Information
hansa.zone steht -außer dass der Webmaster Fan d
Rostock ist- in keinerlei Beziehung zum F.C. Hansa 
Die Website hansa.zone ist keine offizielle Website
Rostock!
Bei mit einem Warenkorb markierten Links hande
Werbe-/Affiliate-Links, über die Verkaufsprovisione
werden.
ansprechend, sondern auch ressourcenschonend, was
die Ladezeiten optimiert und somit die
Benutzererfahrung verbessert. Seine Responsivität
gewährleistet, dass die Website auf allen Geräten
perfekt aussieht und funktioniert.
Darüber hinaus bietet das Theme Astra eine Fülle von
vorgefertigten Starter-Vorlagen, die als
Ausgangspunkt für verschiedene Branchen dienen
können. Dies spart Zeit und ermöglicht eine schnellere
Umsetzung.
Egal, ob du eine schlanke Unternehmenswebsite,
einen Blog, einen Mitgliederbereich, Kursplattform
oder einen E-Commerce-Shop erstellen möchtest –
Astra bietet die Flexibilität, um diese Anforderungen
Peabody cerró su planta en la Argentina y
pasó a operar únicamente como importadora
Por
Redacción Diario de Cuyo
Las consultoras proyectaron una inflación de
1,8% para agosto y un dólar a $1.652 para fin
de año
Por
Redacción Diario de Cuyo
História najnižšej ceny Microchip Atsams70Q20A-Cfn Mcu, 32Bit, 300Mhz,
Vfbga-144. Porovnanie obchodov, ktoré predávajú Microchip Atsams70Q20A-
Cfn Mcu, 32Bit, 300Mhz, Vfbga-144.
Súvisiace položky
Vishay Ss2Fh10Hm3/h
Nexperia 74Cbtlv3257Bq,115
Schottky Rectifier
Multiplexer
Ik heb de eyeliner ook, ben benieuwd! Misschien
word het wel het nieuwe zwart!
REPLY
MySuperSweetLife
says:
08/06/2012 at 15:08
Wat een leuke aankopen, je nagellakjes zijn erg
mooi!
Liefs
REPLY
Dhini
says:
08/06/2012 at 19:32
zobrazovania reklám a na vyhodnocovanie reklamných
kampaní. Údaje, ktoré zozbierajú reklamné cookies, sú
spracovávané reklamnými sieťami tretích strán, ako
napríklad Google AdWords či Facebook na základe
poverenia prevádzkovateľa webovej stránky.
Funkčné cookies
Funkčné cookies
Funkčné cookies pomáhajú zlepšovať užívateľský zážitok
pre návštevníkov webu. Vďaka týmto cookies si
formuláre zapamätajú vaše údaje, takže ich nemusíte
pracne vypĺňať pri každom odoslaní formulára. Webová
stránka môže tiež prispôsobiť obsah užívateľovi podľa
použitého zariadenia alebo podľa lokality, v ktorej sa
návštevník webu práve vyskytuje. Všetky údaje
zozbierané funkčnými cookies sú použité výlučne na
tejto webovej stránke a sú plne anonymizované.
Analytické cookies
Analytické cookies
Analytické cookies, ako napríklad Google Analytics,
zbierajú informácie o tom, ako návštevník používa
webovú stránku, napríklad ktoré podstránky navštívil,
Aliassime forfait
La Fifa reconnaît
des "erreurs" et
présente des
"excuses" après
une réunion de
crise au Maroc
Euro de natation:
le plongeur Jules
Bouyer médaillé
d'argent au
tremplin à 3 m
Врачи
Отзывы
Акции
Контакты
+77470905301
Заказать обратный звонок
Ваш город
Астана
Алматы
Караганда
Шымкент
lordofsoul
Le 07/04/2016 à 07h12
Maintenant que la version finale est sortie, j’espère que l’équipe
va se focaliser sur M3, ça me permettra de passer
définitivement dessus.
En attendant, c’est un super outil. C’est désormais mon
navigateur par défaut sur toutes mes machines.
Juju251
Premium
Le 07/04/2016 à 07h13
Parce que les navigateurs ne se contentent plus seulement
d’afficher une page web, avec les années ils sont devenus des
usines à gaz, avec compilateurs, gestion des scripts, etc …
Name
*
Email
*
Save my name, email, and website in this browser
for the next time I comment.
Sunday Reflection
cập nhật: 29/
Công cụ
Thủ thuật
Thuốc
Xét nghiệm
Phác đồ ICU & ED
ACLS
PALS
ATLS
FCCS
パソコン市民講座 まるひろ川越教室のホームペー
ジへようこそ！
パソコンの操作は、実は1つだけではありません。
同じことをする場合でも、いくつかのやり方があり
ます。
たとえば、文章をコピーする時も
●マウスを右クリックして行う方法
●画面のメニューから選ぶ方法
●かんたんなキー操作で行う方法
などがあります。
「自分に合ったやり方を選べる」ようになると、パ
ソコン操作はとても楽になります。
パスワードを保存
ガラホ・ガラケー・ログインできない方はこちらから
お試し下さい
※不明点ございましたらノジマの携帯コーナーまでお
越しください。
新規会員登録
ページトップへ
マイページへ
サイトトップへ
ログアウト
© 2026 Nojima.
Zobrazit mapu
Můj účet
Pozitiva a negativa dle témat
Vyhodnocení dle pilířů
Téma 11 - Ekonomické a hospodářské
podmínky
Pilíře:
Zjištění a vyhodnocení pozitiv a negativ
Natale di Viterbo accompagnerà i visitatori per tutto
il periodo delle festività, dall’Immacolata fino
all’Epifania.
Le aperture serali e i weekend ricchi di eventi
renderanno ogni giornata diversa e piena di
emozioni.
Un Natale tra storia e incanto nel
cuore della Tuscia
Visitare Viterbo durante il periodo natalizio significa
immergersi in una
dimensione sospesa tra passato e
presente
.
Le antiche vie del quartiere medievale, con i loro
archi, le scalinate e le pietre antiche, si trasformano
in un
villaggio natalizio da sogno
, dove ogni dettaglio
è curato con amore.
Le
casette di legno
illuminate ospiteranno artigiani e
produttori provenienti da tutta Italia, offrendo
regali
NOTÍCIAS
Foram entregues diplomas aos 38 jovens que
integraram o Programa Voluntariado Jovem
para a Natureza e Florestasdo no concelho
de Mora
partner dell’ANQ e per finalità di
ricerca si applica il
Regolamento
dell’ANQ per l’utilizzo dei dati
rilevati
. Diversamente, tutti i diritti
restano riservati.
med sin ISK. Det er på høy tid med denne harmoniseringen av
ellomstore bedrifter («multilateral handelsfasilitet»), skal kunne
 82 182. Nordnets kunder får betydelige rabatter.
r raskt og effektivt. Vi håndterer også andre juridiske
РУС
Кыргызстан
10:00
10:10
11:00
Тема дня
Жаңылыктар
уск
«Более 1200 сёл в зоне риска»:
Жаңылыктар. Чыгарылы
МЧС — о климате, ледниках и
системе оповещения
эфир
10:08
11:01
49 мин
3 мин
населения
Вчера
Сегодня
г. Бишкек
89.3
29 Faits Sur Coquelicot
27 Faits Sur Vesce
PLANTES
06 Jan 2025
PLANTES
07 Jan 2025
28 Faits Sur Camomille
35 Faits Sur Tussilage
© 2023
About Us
---
■ **ASSIGNMENT**: From the records above, retype only the lines starting at the line that contains "napríklad Google AdWords" and ending at the line that contains "pracne vypĺňať pri", both included.

■ **RESPONSE TO THIS TASK**:
napríklad Google AdWords či Facebook na základe
poverenia prevádzkovateľa webovej stránky.
Funkčné cookies
Funkčné cookies
Funkčné cookies pomáhajú zlepšovať užívateľský zážitok
pre návštevníkov webu. Vďaka týmto cookies si
formuláre zapamätajú vaše údaje, takže ich nemusíte
pracne vypĺňať pri každom odoslaní formulára. Webová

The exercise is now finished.